主人公は高校一年の男の子。通っている学校から近いということで家を出て、叔父さんの住んでいるシェアハウスで生活をすることにする。
主人公の叔父は会社員として働いていたが漫画家としても活動をしている。そして会社のほうは少し前にやめてしまって漫画を描くこと一本に絞っているけれど親戚にはそのことを黙っている。シェアハウスには主人公と叔父さんのほかにも住んでいる人がいるが彼らも叔父さんと同様一癖も二癖もある人物ばかりだ。唯一の例外が榊さんという女性だが、それでも彼女も独特の考え方をする人だったりする。
そこで終わっていれば物語にはなるはずもなく、榊さんと主人公の間には当人同士ではなく彼らの親が深く関わっていた。主人公の父親と榊さんの母親はかつて不倫関係にあったのだ。そのことを知っているのは榊さんだけで主人公はそもそも自分の父親が不倫をしていたということすら知らない。

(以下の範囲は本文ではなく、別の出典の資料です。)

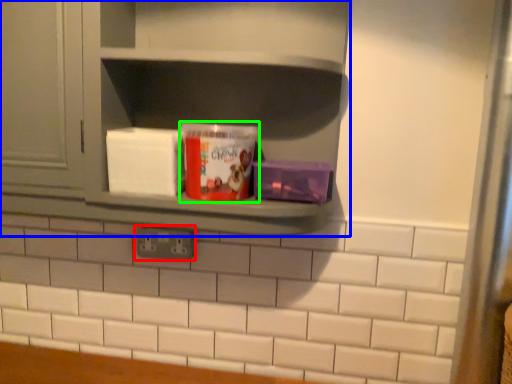 Question: Which is farther away from electric outlet (highlighted by a red box)? shelf (highlighted by a blue box) or yoghurt (highlighted by a green box)?

Choices:
 (A) shelf
 (B) yoghurt

Answer: (A) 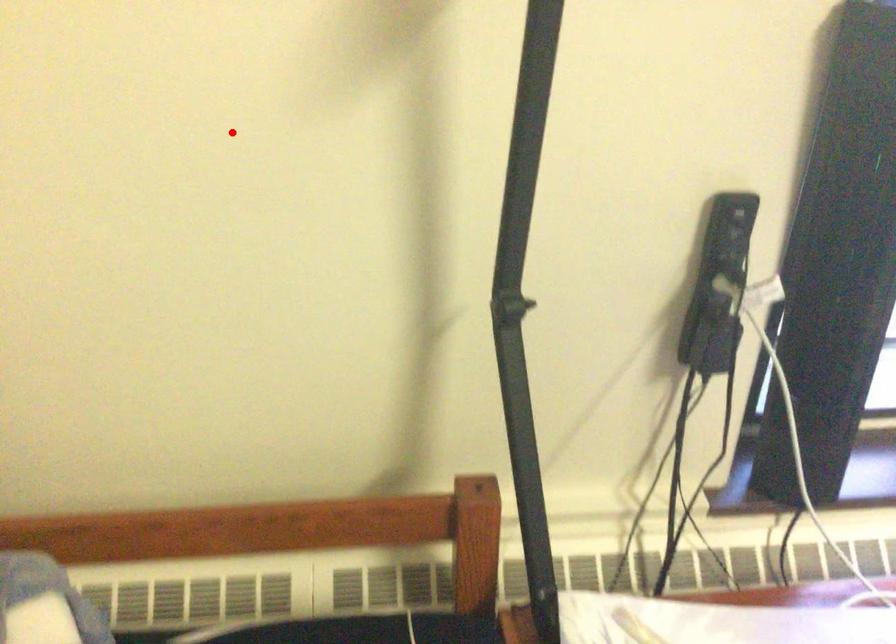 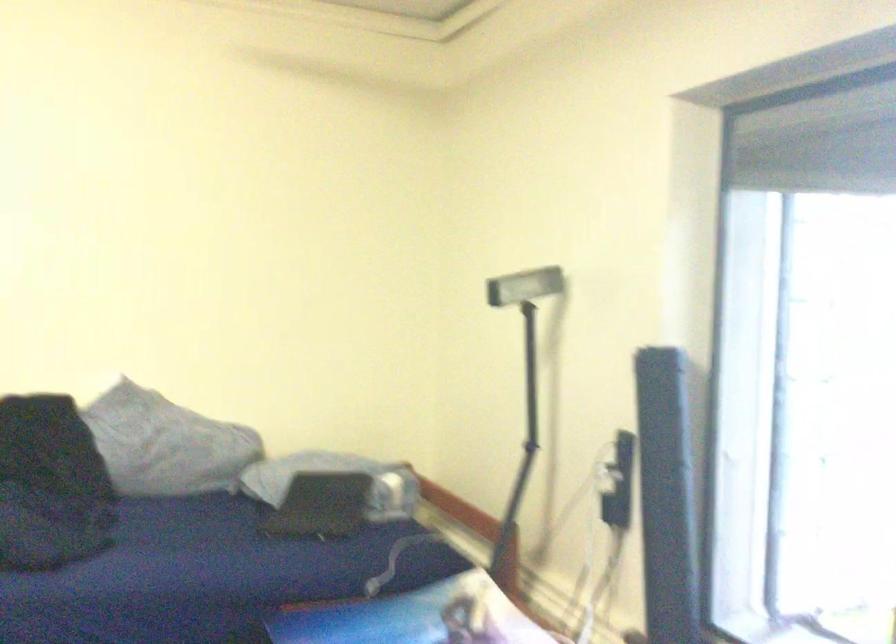 Question: I am providing you with two images of the same scene from different viewpoints. Given a red point in image1, look at the same physical point in image2. Is it:

Choices:
 (A) Closer to the viewpoint
 (B) Farther from the viewpoint

Answer: (B) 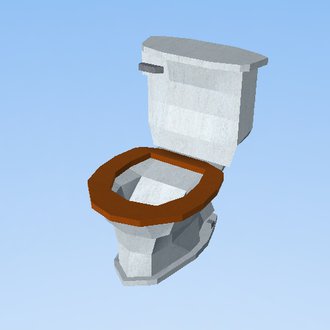 You are a GUI agent. You are given a task and a screenshot of the screen. Output one action in this format:
    pyautogui.click(x=<x>, y=<y>)
    Task: Click on the bottom of toilet
    The width and height of the screenshot is (330, 330).
    Given the screenshot: What is the action you would take?
    pyautogui.click(x=156, y=277) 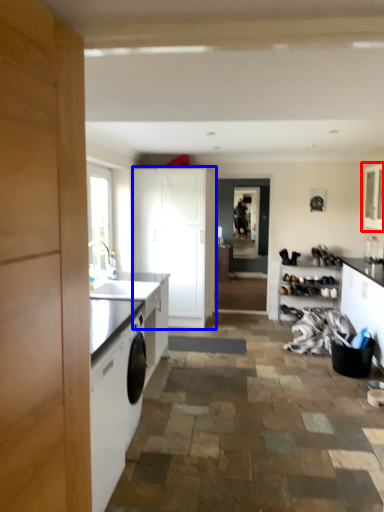 Question: Among these objects, which one is farthest to the camera, cabinetry (highlighted by a red box) or cabinetry (highlighted by a blue box)?

Choices:
 (A) cabinetry
 (B) cabinetry

Answer: (B) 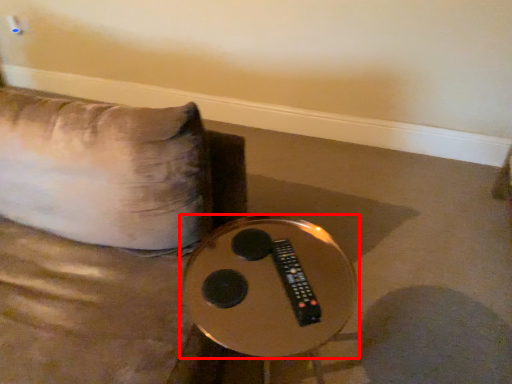 Question: Where is table (annotated by the red box) located in relation to remote in the image?

Choices:
 (A) right
 (B) left

Answer: (B) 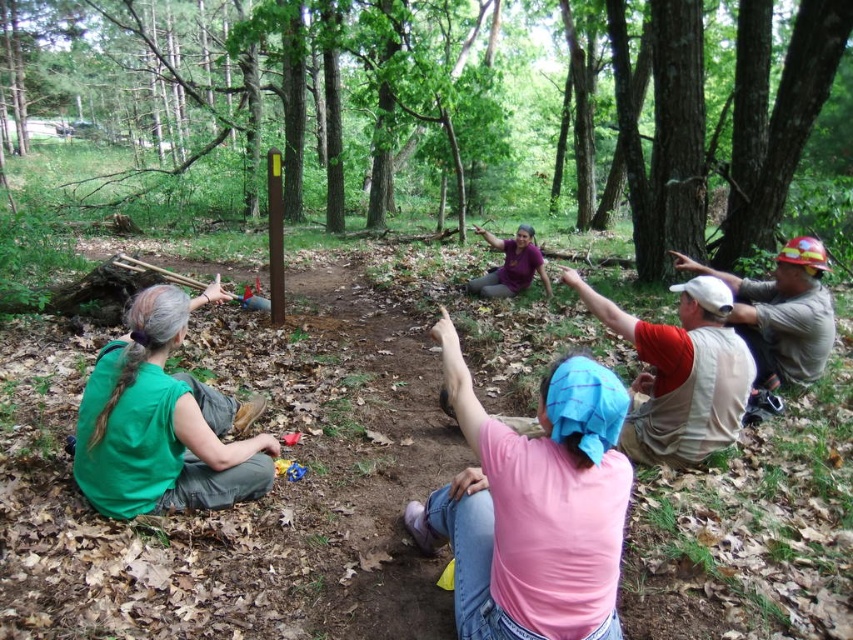 You are standing at the point labeled point at (193, 227) and need to reach a tree located 9.66 meters away. What direction should you walk to reach the tree?

The tree is 9.66 meters away from the point labeled point at (193, 227), so you should walk in the direction away from the group towards the tree.

You are part of the group in the wooded area and need to locate the person wearing the pink fabric headscarf at center. Based on the coordinates provided, can you determine their position relative to the yellow post in the center of the group?

The pink fabric headscarf at center is located at point coordinates that are very close to the yellow post in the center of the group, so the person is likely positioned near the central area where the post is located. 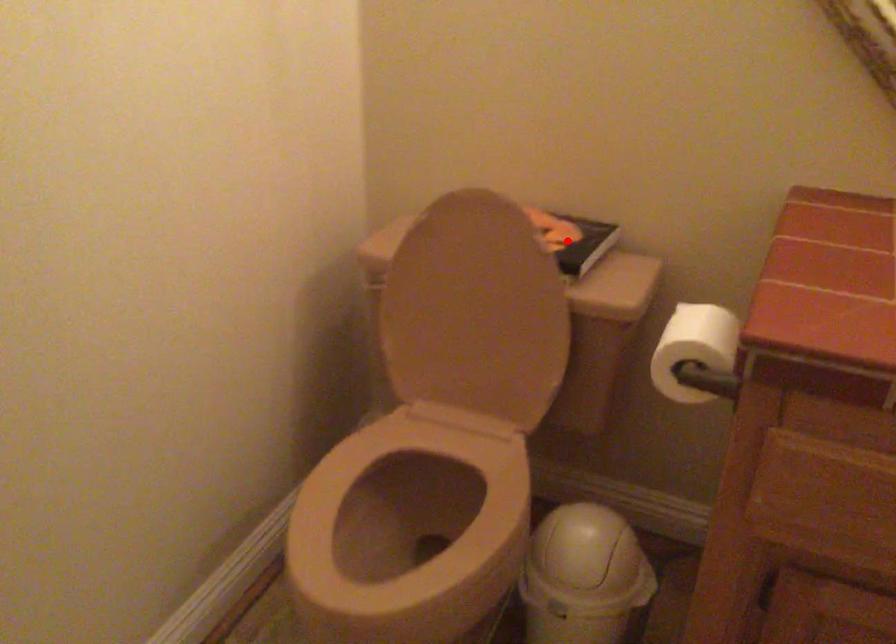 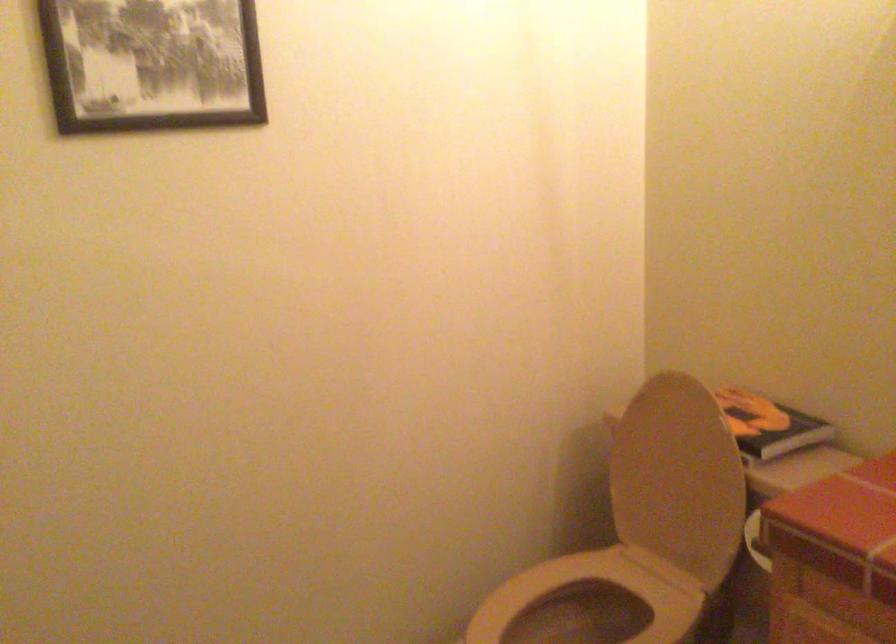 Question: I am providing you with two images of the same scene from different viewpoints. Image1 has a red point marked. In image2, the corresponding 3D location appears at what relative position? Reply with the corresponding letter.

Choices:
 (A) Closer
 (B) Farther

Answer: (B) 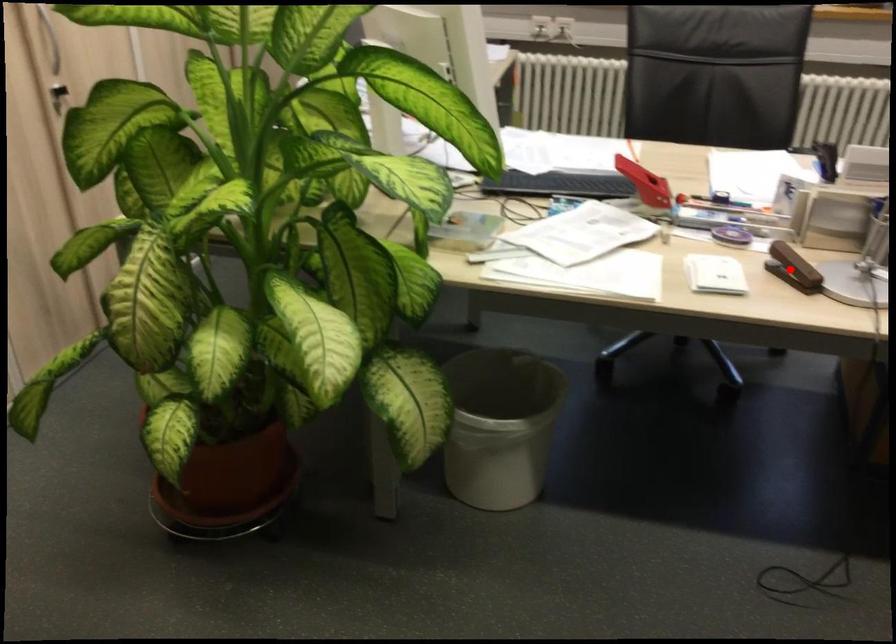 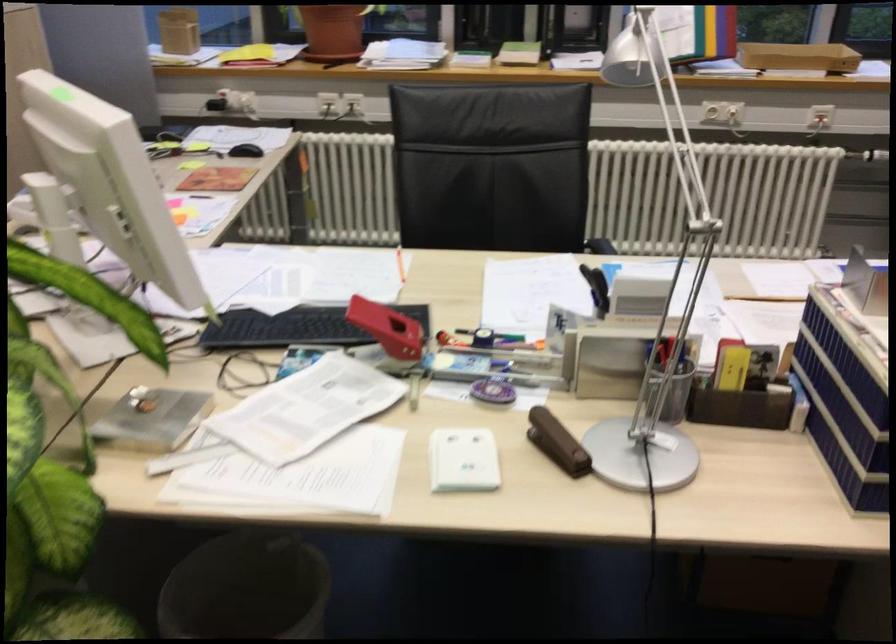 In the second image, find the point that corresponds to the highlighted location in the first image.

(556, 442) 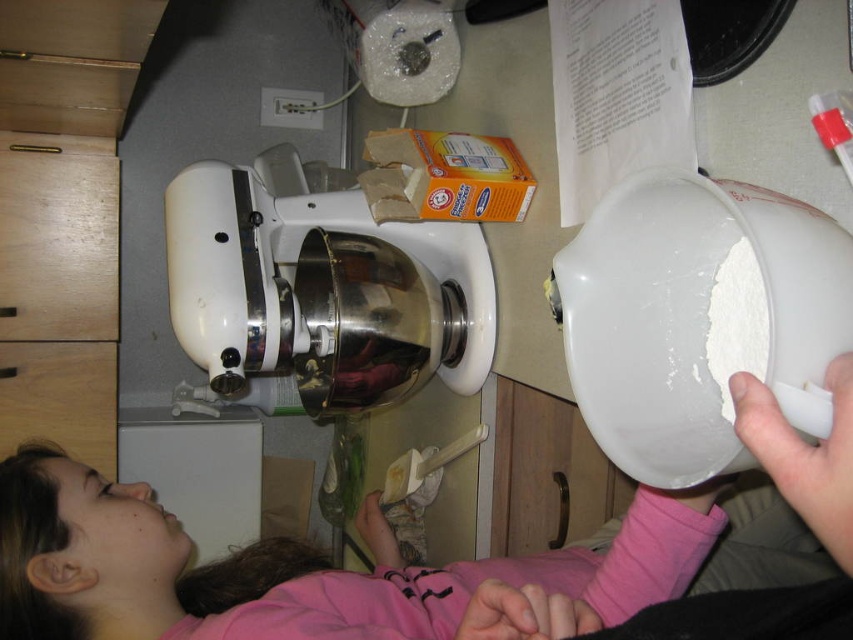 You are standing at the point marked by coordinates point (322,291) in the kitchen scene. What object is located exactly at that point?

The white glossy mixer at center is located exactly at point (322,291).

You are a baker trying to reach the wooden drawer at lower left. Can you open it without moving the white glossy mixer at center?

The white glossy mixer at center is positioned over the wooden drawer at lower left, so you cannot open the wooden drawer at lower left without moving the white glossy mixer at center first.

You are a chef in the kitchen and need to store some baking tools. You have a wooden item and a wooden drawer. According to the image, where is the wooden at left relative to the wooden drawer at lower left?

The wooden at left is located above the wooden drawer at lower left. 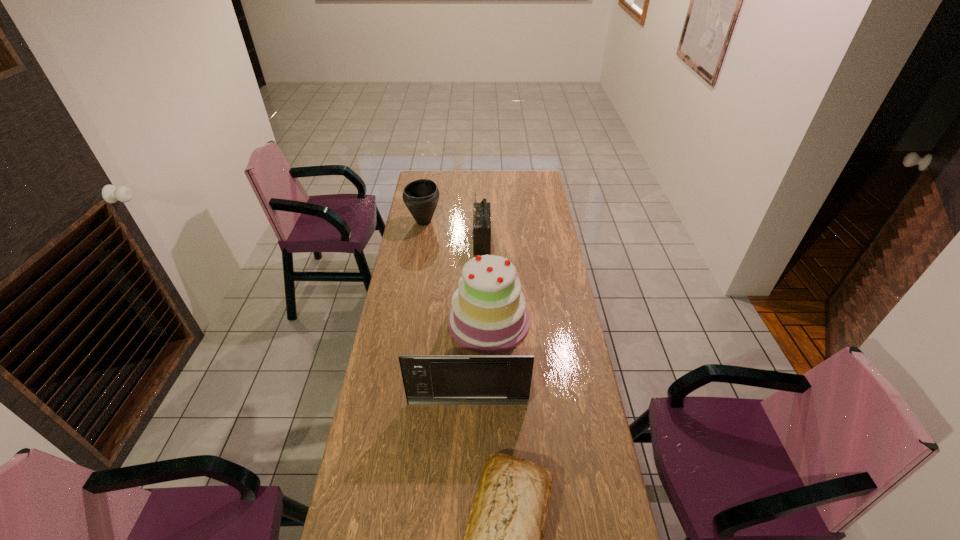 The height and width of the screenshot is (540, 960). I want to click on radio receiver, so click(481, 211).

Identify the location of cake. (488, 315).

Locate an element on the screen. This screenshot has width=960, height=540. the second nearest object is located at coordinates pyautogui.click(x=428, y=379).

This screenshot has height=540, width=960. Identify the location of urn. (421, 196).

Image resolution: width=960 pixels, height=540 pixels. I want to click on free point located 0.310m on the front panel of the radio receiver, so click(411, 241).

In order to click on free region located 0.130m on the front panel of the radio receiver in this screenshot , I will do `click(447, 241)`.

I want to click on blank area located 0.280m on the front panel of the radio receiver, so click(417, 241).

You are a GUI agent. You are given a task and a screenshot of the screen. Output one action in this format:
    pyautogui.click(x=<x>, y=<y>)
    Task: Click on the vacant region located 0.180m on the right of the third farthest object
    
    Given the screenshot: What is the action you would take?
    pyautogui.click(x=574, y=321)

Locate an element on the screen. free space located on the front panel of the microwave oven is located at coordinates (466, 521).

Where is `vacant region located 0.070m on the right of the fourth tallest object`? Image resolution: width=960 pixels, height=540 pixels. vacant region located 0.070m on the right of the fourth tallest object is located at coordinates (454, 222). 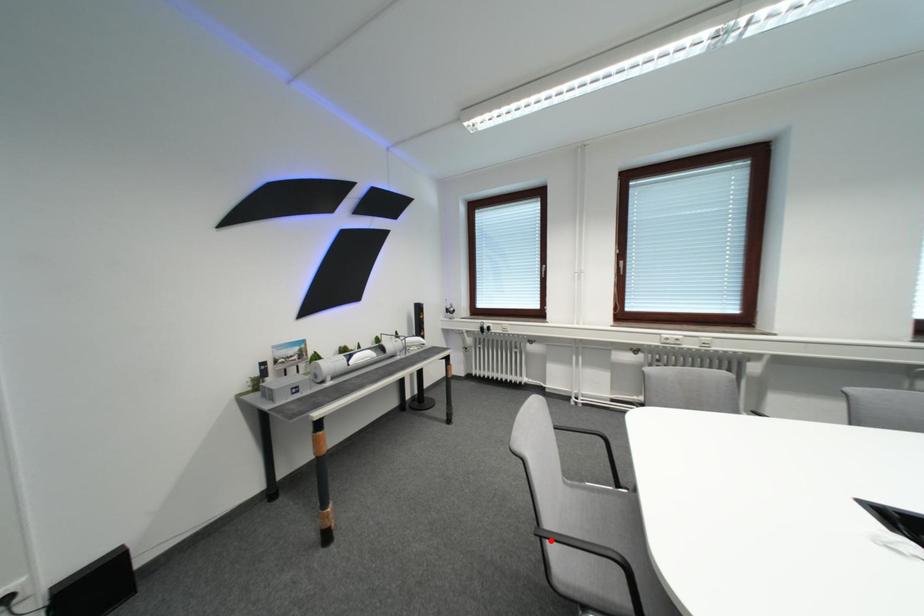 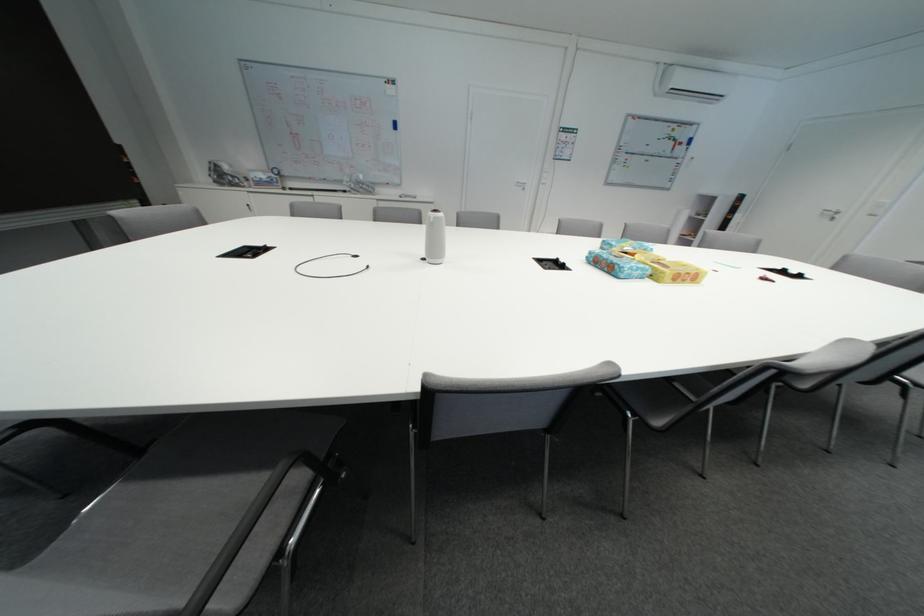 Question: I am providing you with two images of the same scene from different viewpoints. A red point is marked on the first image. Is the red point's position out of view in image 2?

Choices:
 (A) Yes
 (B) No

Answer: (A) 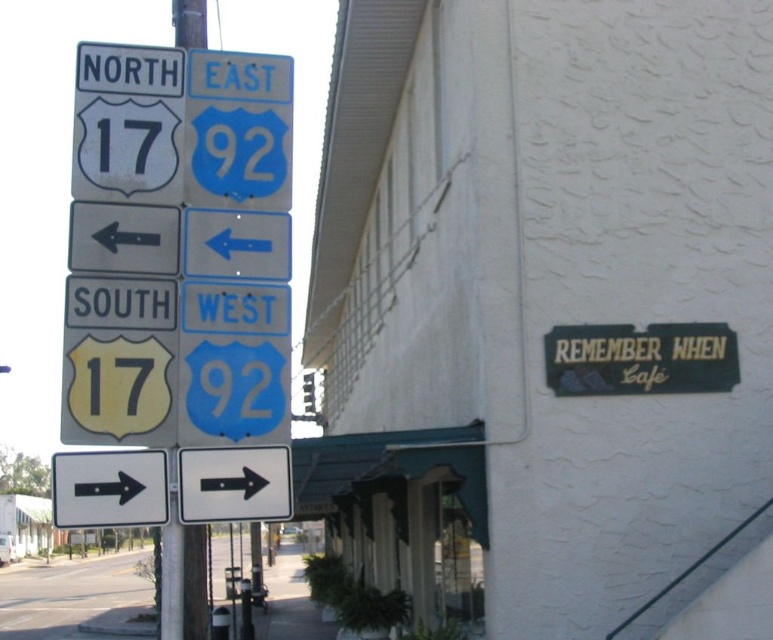 From the picture: You are a delivery driver who needs to attach a rectangular advertisement board to either the metallic pole at left or the yellow matte sign at left. Considering the width of the objects, which one can accommodate a wider advertisement board?

The metallic pole at left has a larger width than the yellow matte sign at left, so it can accommodate a wider advertisement board.

You are standing on the sidewalk and see the metallic pole at left. If you need to reach the pole within 10 feet, can you do it by taking 3 steps forward?

The metallic pole at left is 14.46 feet away from you. Since 3 steps are typically about 9 feet, you cannot reach it within 10 feet with just 3 steps. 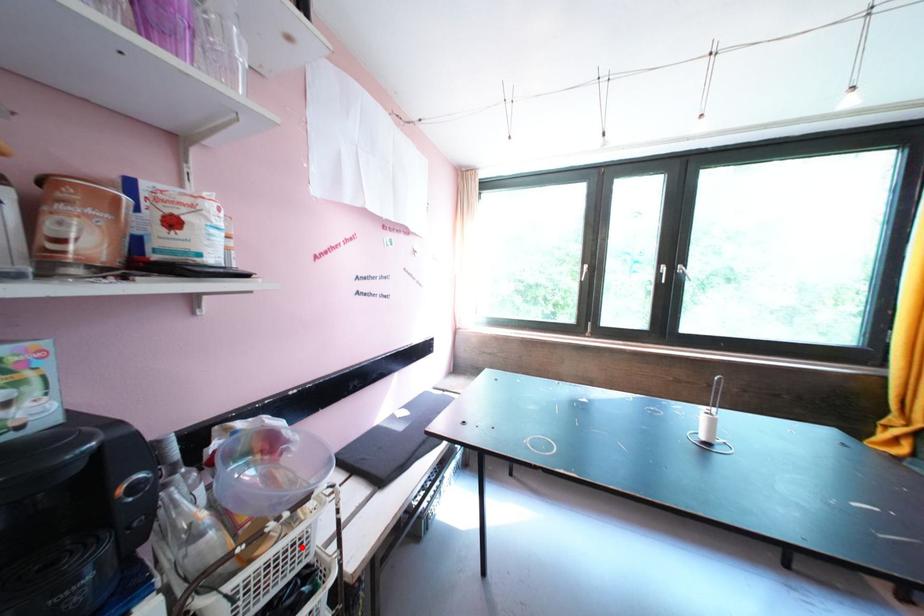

しかしこのシェアハウスで生活をするようになってしばらくしてそのことを知ってしまう。
複雑な人間関係と複雑な心の機敏がタイトルにあるように緩やかに流れる水のような感じで描かれていく。しかしけっしてドラマティックな展開にはならない。おだやかで、それでいて水面下では猛りまくっているような感情。だからだろうか、ずっと読み続けていたくなる。